Your job is to copy all the entries precisely as they stand.

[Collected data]
_ _ _ _
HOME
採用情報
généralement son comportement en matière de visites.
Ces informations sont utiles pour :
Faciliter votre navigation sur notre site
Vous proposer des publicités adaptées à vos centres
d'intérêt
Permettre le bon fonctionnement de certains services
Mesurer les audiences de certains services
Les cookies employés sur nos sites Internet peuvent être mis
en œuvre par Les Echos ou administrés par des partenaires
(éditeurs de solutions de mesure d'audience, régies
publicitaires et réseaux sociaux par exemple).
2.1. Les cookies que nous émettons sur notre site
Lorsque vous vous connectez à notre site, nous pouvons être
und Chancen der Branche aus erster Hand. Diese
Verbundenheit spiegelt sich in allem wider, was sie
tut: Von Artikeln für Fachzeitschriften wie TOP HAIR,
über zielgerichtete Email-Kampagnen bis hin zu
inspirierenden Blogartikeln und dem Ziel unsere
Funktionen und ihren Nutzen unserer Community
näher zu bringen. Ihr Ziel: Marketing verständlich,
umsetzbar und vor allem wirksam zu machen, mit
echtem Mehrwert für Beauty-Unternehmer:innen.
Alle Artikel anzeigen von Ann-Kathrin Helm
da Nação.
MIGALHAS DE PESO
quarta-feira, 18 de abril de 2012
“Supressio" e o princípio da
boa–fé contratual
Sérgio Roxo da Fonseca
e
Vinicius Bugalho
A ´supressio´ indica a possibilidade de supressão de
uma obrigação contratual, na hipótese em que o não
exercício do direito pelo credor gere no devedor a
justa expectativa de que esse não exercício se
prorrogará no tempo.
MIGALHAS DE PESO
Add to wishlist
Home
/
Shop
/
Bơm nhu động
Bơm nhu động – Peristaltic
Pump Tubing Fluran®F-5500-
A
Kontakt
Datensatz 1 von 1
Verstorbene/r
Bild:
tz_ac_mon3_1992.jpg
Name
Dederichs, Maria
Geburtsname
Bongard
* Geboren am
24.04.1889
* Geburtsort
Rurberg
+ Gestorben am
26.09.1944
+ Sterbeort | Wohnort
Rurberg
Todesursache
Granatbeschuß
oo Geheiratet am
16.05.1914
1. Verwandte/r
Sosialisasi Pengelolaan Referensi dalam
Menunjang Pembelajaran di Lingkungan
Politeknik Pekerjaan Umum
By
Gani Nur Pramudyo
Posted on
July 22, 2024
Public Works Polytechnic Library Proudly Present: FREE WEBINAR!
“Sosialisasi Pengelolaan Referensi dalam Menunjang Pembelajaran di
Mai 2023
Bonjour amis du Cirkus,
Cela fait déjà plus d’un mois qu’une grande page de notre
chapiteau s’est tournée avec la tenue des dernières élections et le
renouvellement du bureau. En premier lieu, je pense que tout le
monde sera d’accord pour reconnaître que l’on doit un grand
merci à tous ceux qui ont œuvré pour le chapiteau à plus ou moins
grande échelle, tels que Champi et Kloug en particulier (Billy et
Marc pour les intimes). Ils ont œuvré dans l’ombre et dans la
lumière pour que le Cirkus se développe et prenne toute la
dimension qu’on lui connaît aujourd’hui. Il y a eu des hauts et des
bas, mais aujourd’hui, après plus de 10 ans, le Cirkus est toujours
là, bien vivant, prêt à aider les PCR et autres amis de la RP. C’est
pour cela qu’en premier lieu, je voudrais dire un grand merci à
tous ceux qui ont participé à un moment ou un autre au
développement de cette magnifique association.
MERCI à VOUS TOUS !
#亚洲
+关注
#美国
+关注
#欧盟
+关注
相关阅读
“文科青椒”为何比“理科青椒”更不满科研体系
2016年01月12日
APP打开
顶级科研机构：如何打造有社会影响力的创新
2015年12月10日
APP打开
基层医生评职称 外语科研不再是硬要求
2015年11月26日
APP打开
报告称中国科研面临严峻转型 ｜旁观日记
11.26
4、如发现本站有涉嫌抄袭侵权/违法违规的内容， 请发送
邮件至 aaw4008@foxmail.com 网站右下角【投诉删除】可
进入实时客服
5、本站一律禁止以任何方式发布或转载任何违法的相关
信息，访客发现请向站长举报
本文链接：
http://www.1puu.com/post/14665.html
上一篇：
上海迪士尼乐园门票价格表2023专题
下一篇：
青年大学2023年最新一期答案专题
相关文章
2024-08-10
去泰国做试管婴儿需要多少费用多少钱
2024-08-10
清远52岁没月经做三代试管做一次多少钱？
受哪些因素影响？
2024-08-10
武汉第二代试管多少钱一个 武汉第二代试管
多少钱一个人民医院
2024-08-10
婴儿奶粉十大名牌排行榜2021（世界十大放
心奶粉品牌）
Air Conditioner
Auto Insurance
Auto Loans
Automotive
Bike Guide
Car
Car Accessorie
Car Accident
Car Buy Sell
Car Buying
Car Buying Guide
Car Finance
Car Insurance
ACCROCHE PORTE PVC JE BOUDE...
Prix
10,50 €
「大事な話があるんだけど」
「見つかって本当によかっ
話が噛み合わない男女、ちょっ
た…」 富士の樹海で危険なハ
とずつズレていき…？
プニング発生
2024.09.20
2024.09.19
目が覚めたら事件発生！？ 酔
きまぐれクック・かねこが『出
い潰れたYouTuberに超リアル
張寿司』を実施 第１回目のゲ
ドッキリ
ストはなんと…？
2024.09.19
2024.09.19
_ _ _ _
§ **Solved exercise**:
HOME
採用情報
généralement son comportement en matière de visites.
Ces informations sont utiles pour :
Faciliter votre navigation sur notre site
Vous proposer des publicités adaptées à vos centres
d'intérêt
Permettre le bon fonctionnement de certains services
Mesurer les audiences de certains services
Les cookies employés sur nos sites Internet peuvent être mis
en œuvre par Les Echos ou administrés par des partenaires
(éditeurs de solutions de mesure d'audience, régies
publicitaires et réseaux sociaux par exemple).
2.1. Les cookies que nous émettons sur notre site
Lorsque vous vous connectez à notre site, nous pouvons être
und Chancen der Branche aus erster Hand. Diese
Verbundenheit spiegelt sich in allem wider, was sie
tut: Von Artikeln für Fachzeitschriften wie TOP HAIR,
über zielgerichtete Email-Kampagnen bis hin zu
inspirierenden Blogartikeln und dem Ziel unsere
Funktionen und ihren Nutzen unserer Community
näher zu bringen. Ihr Ziel: Marketing verständlich,
umsetzbar und vor allem wirksam zu machen, mit
echtem Mehrwert für Beauty-Unternehmer:innen.
Alle Artikel anzeigen von Ann-Kathrin Helm
da Nação.
MIGALHAS DE PESO
quarta-feira, 18 de abril de 2012
“Supressio" e o princípio da
boa–fé contratual
Sérgio Roxo da Fonseca
e
Vinicius Bugalho
A ´supressio´ indica a possibilidade de supressão de
uma obrigação contratual, na hipótese em que o não
exercício do direito pelo credor gere no devedor a
justa expectativa de que esse não exercício se
prorrogará no tempo.
MIGALHAS DE PESO
Add to wishlist
Home
/
Shop
/
Bơm nhu động
Bơm nhu động – Peristaltic
Pump Tubing Fluran®F-5500-
A
Kontakt
Datensatz 1 von 1
Verstorbene/r
Bild:
tz_ac_mon3_1992.jpg
Name
Dederichs, Maria
Geburtsname
Bongard
* Geboren am
24.04.1889
* Geburtsort
Rurberg
+ Gestorben am
26.09.1944
+ Sterbeort | Wohnort
Rurberg
Todesursache
Granatbeschuß
oo Geheiratet am
16.05.1914
1. Verwandte/r
Sosialisasi Pengelolaan Referensi dalam
Menunjang Pembelajaran di Lingkungan
Politeknik Pekerjaan Umum
By
Gani Nur Pramudyo
Posted on
July 22, 2024
Public Works Polytechnic Library Proudly Present: FREE WEBINAR!
“Sosialisasi Pengelolaan Referensi dalam Menunjang Pembelajaran di
Mai 2023
Bonjour amis du Cirkus,
Cela fait déjà plus d’un mois qu’une grande page de notre
chapiteau s’est tournée avec la tenue des dernières élections et le
renouvellement du bureau. En premier lieu, je pense que tout le
monde sera d’accord pour reconnaître que l’on doit un grand
merci à tous ceux qui ont œuvré pour le chapiteau à plus ou moins
grande échelle, tels que Champi et Kloug en particulier (Billy et
Marc pour les intimes). Ils ont œuvré dans l’ombre et dans la
lumière pour que le Cirkus se développe et prenne toute la
dimension qu’on lui connaît aujourd’hui. Il y a eu des hauts et des
bas, mais aujourd’hui, après plus de 10 ans, le Cirkus est toujours
là, bien vivant, prêt à aider les PCR et autres amis de la RP. C’est
pour cela qu’en premier lieu, je voudrais dire un grand merci à
tous ceux qui ont participé à un moment ou un autre au
développement de cette magnifique association.
MERCI à VOUS TOUS !
#亚洲
+关注
#美国
+关注
#欧盟
+关注
相关阅读
“文科青椒”为何比“理科青椒”更不满科研体系
2016年01月12日
APP打开
顶级科研机构：如何打造有社会影响力的创新
2015年12月10日
APP打开
基层医生评职称 外语科研不再是硬要求
2015年11月26日
APP打开
报告称中国科研面临严峻转型 ｜旁观日记
11.26
4、如发现本站有涉嫌抄袭侵权/违法违规的内容， 请发送
邮件至 aaw4008@foxmail.com 网站右下角【投诉删除】可
进入实时客服
5、本站一律禁止以任何方式发布或转载任何违法的相关
信息，访客发现请向站长举报
本文链接：
http://www.1puu.com/post/14665.html
上一篇：
上海迪士尼乐园门票价格表2023专题
下一篇：
青年大学2023年最新一期答案专题
相关文章
2024-08-10
去泰国做试管婴儿需要多少费用多少钱
2024-08-10
清远52岁没月经做三代试管做一次多少钱？
受哪些因素影响？
2024-08-10
武汉第二代试管多少钱一个 武汉第二代试管
多少钱一个人民医院
2024-08-10
婴儿奶粉十大名牌排行榜2021（世界十大放
心奶粉品牌）
Air Conditioner
Auto Insurance
Auto Loans
Automotive
Bike Guide
Car
Car Accessorie
Car Accident
Car Buy Sell
Car Buying
Car Buying Guide
Car Finance
Car Insurance
ACCROCHE PORTE PVC JE BOUDE...
Prix
10,50 €
「大事な話があるんだけど」
「見つかって本当によかっ
話が噛み合わない男女、ちょっ
た…」 富士の樹海で危険なハ
とずつズレていき…？
プニング発生
2024.09.20
2024.09.19
目が覚めたら事件発生！？ 酔
きまぐれクック・かねこが『出
い潰れたYouTuberに超リアル
張寿司』を実施 第１回目のゲ
ドッキリ
ストはなんと…？
2024.09.19
2024.09.19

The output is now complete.